(Transcribed page contents)
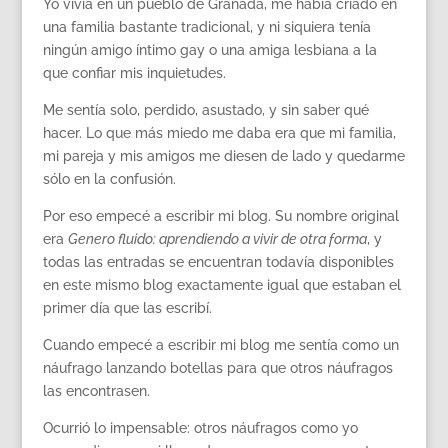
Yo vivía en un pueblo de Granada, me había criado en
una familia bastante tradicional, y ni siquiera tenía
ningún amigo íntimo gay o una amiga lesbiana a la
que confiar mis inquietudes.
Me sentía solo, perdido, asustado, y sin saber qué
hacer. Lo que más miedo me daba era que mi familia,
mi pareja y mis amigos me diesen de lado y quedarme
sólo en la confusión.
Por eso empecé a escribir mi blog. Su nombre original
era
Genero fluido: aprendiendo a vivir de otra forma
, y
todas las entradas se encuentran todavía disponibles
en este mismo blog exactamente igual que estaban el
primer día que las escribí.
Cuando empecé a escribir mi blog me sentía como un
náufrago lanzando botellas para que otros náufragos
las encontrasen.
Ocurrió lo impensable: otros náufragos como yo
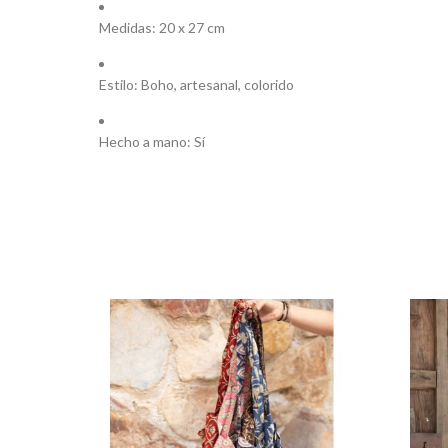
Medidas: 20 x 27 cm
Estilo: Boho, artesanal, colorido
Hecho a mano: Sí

# Your task
Type the entries again verbatim. Drop the images.

# Solution to this exercise
Yo vivía en un pueblo de Granada, me había criado en
una familia bastante tradicional, y ni siquiera tenía
ningún amigo íntimo gay o una amiga lesbiana a la
que confiar mis inquietudes.
Me sentía solo, perdido, asustado, y sin saber qué
hacer. Lo que más miedo me daba era que mi familia,
mi pareja y mis amigos me diesen de lado y quedarme
sólo en la confusión.
Por eso empecé a escribir mi blog. Su nombre original
era
Genero fluido: aprendiendo a vivir de otra forma
, y
todas las entradas se encuentran todavía disponibles
en este mismo blog exactamente igual que estaban el
primer día que las escribí.
Cuando empecé a escribir mi blog me sentía como un
náufrago lanzando botellas para que otros náufragos
las encontrasen.
Ocurrió lo impensable: otros náufragos como yo
Medidas: 20 x 27 cm
Estilo: Boho, artesanal, colorido
Hecho a mano: Sí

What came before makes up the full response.